President Joe Biden visited the site of a 50-year-old Pittsburgh bridge that collapsed just hours before he arrived for a scheduled visit to the city on Friday, dramatically reflecting the bad condition of the country’s creaky infrastructure.
"The idea that we have been so far behind on infrastructure, for so many years — it's just mind-boggling," a Reuters report from Pittsburg cited Biden as saying.
According to a CNN report, four vehicles were on the bridge when it fell. Teams are still performing reconnaissance to ensure no one was under the bridge when it collapsed, he said.
First responders used ropes to rappel down 150 feet to get to the victims, Jones said. Crews also used what he called a "daisy chain" where they linked hands to reach the victims and pull them out.
One emergency worker described the scene after the collapse as loud as a jet engine. Biden praised the work of rescuers, noting a natural gas leak that was not stopped until some 30 minutes after first responders arrived at the scene.
Ten people are reported to have suffered minor injuries, including four who were taken to the hospital, city officials said. Jones added that crews would search under the bridge for any survivors.
Images of the collapse showed the four-lane span buckled into three large sections, with several vehicles piled in the rubble of the collapsed roadway at the bottom of the ravine. The tail end of a long, red city bus appeared trapped by the rubble.
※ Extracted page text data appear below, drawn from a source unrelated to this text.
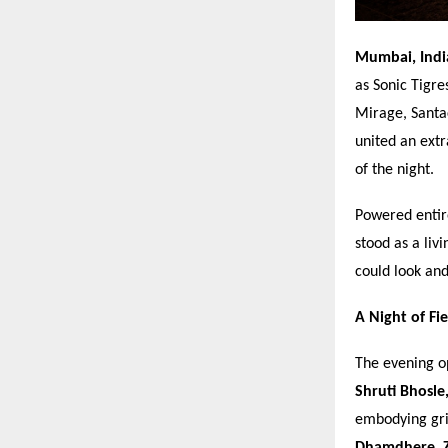
Mumbai, Ind
as Sonic Tigre
Mirage, Santac
united an ext
of the night.
Powered entir
stood as a liv
could look an
A Night of Fi
The evening o
Shruti Bhosle
embodying gri
Dhamdhere, Z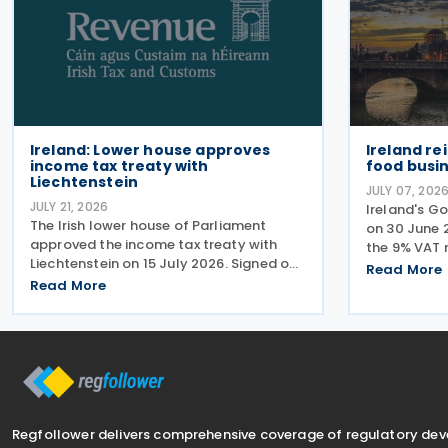
Ireland: Lower house approves
Ireland re
income tax treaty with
food busin
Liechtenstein
JULY 07, 202
JULY 21, 2026
Ireland's G
The Irish lower house of Parliament
on 30 June 2
approved the income tax treaty with
the 9% VAT 
Liechtenstein on 15 July 2026. Signed on
services and
Read More
30 October 2024, the agreement
Read More
2026, deliv
regulates the elimination of double
the Progra
taxation in cross-border situations. It is
According t
based on the
Regfollower delivers comprehensive coverage of regulatory de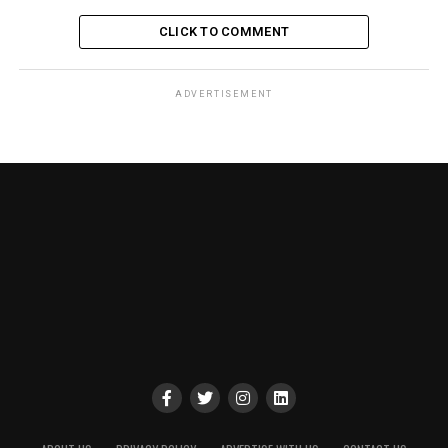
CLICK TO COMMENT
ADVERTISEMENT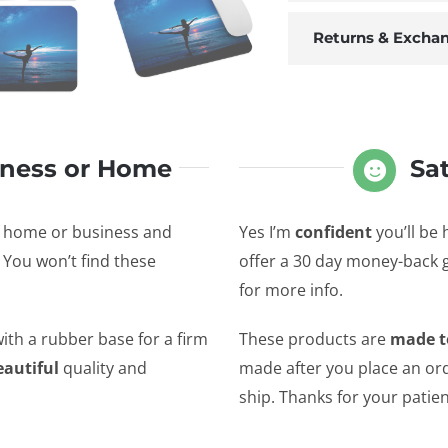
Returns & Excha
iness or Home
Sa
r home or business and
Yes I’m
confident
you’ll be 
 You won’t find these
offer a 30 day money-back
for more info.
ith a rubber base for a firm
These products are
made t
eautiful
quality and
made after you place an ord
ship. Thanks for your patie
The massive gas leak caused by the collapse forced the evacuation of several families from their homes before being brought under control, Jones said.
The collapse came just two weeks after Pennsylvania got $327 million from the U.S. Department of Transportation for bridge repair as part of the Biden administration's new infrastructure law.
Biden said he was astonished to learn Pittsburgh had more bridges than any city in the world. "And we're going to fix them all," he said before leaving the site.
According to the US Transport Department there are as many as 44,000 bridges in the country that are in poor condition, and over 3,000 of them are in Pennsylvania.
The cause of the collapse is under investigation, he said. The National Transportation Safety Board has a team on site and is bringing in a crash reconstructionist who will map the scene with a drone. Once the mapping is done, authorities will remove vehicles and debris from the scene.